§ Source data:

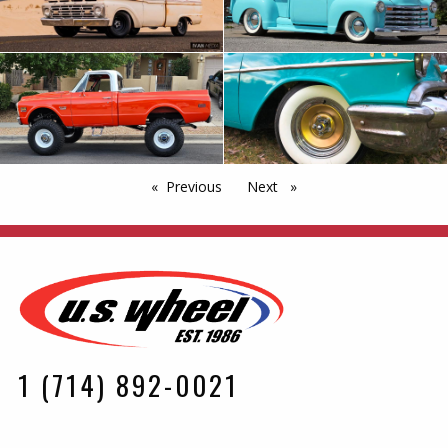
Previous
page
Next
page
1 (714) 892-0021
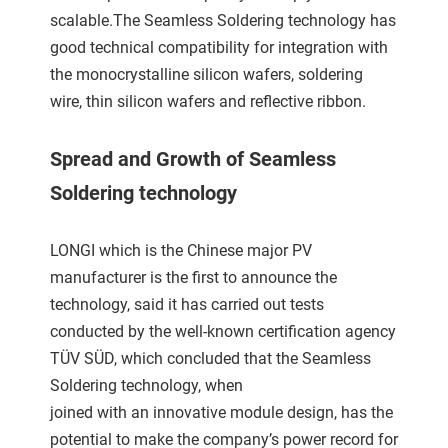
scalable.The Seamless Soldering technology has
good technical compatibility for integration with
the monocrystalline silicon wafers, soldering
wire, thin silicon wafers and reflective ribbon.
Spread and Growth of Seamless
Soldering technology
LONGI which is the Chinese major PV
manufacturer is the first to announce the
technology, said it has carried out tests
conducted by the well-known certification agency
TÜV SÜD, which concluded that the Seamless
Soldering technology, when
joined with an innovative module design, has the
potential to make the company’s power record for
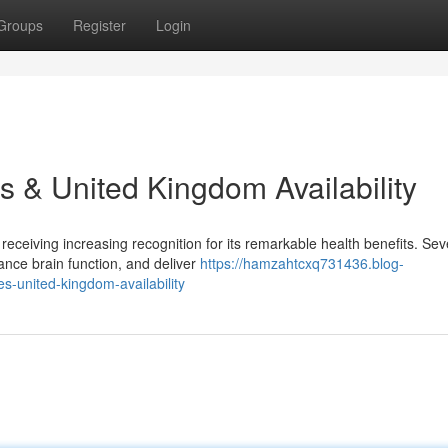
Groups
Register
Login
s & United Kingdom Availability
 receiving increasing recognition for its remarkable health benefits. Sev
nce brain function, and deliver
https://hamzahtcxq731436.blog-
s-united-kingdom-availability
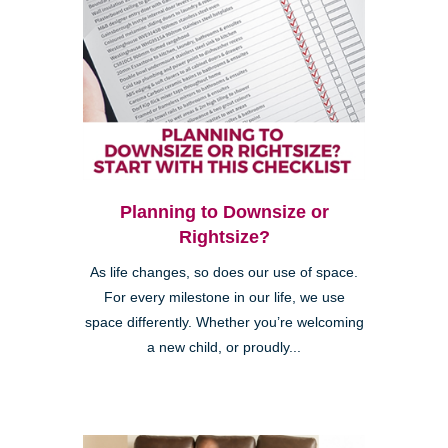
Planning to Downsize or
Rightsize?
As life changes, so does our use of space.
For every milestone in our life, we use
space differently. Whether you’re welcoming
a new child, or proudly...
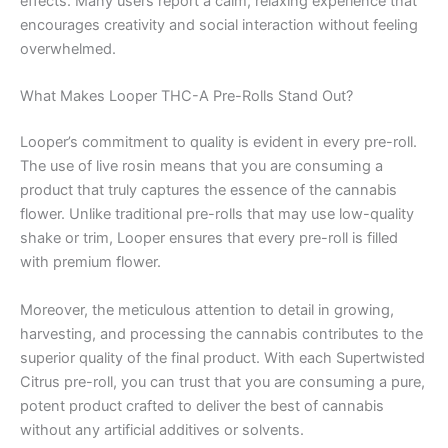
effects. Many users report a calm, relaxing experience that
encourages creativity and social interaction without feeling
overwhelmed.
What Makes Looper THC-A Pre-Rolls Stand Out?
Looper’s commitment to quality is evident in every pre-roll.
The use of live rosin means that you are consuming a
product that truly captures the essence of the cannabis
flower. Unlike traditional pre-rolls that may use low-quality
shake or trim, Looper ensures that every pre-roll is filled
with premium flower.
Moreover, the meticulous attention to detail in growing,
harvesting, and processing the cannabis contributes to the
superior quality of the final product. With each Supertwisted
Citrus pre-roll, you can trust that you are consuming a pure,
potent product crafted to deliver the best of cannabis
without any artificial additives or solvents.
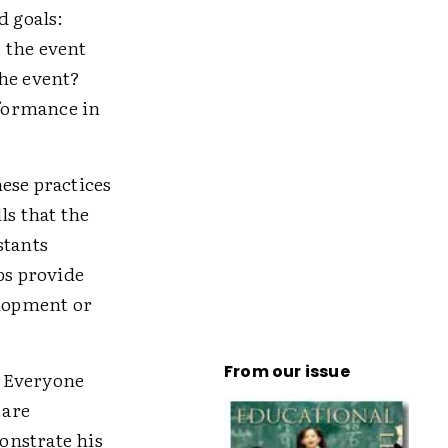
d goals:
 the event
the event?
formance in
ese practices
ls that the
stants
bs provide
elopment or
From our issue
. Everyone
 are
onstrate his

...

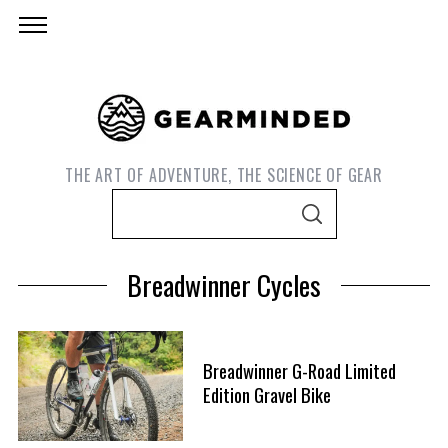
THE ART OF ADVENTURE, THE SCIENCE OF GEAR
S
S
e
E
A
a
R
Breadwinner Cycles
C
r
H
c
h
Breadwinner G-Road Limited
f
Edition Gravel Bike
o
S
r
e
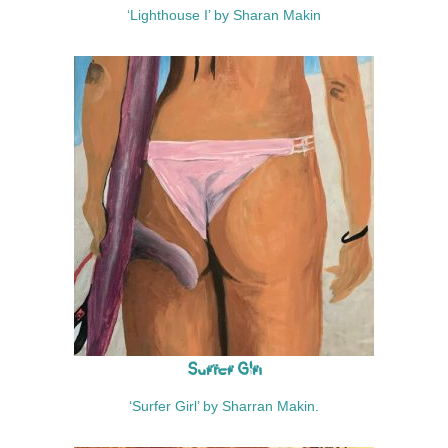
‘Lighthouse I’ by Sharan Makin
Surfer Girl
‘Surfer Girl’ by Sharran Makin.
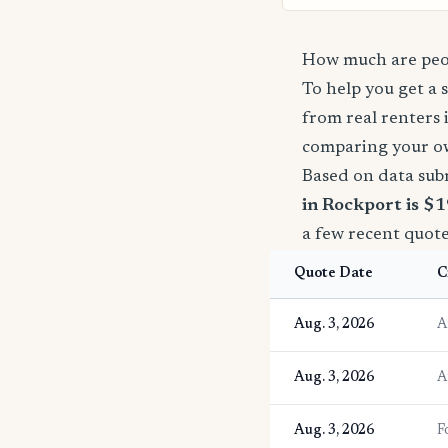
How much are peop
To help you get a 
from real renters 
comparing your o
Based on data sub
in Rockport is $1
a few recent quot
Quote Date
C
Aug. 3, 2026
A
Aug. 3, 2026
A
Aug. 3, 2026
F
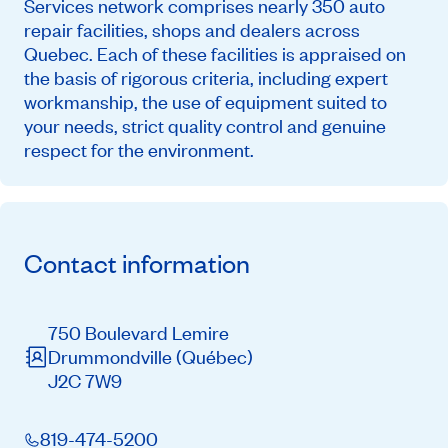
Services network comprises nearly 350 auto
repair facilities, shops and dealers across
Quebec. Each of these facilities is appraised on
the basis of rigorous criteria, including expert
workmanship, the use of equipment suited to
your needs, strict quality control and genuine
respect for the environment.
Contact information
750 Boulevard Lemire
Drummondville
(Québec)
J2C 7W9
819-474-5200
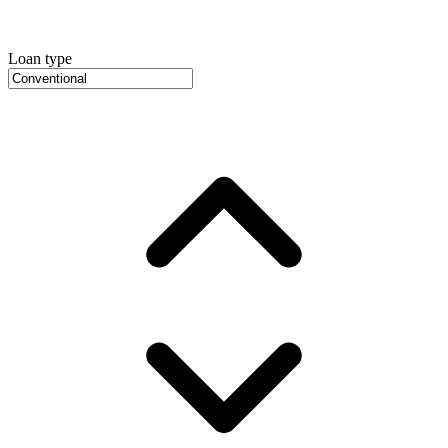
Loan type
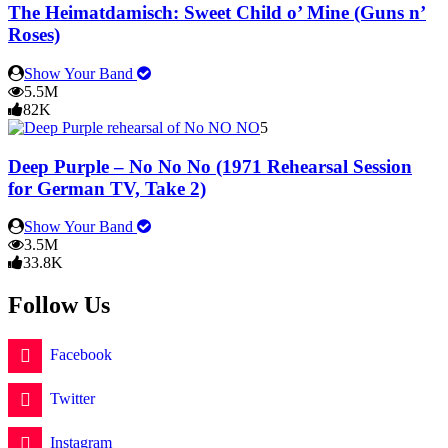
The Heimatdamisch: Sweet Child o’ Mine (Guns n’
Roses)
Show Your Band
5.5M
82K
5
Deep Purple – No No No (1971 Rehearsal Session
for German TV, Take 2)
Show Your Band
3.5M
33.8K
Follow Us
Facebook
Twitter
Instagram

...

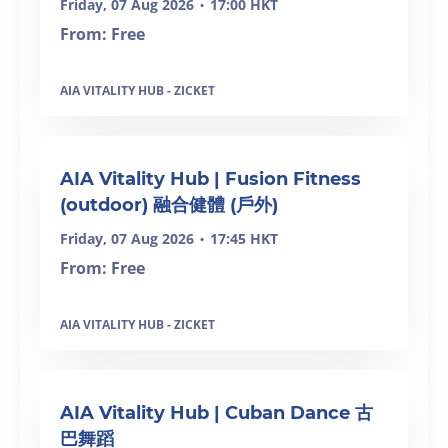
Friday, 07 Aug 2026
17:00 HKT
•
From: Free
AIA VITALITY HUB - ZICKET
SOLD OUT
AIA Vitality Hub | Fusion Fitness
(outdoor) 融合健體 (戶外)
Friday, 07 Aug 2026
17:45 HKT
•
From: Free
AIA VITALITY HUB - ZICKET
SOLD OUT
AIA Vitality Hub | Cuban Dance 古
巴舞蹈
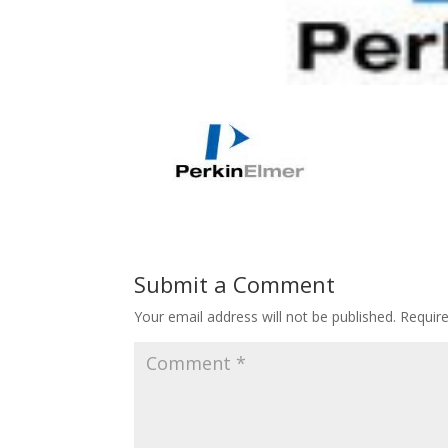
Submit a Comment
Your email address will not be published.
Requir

§ Assignment:
Gather each line from the listing above that holds "product".

§ Answer box:
product that truly captures the essence of the cannabis
superior quality of the final product. With each Supertwisted
potent product crafted to deliver the best of cannabis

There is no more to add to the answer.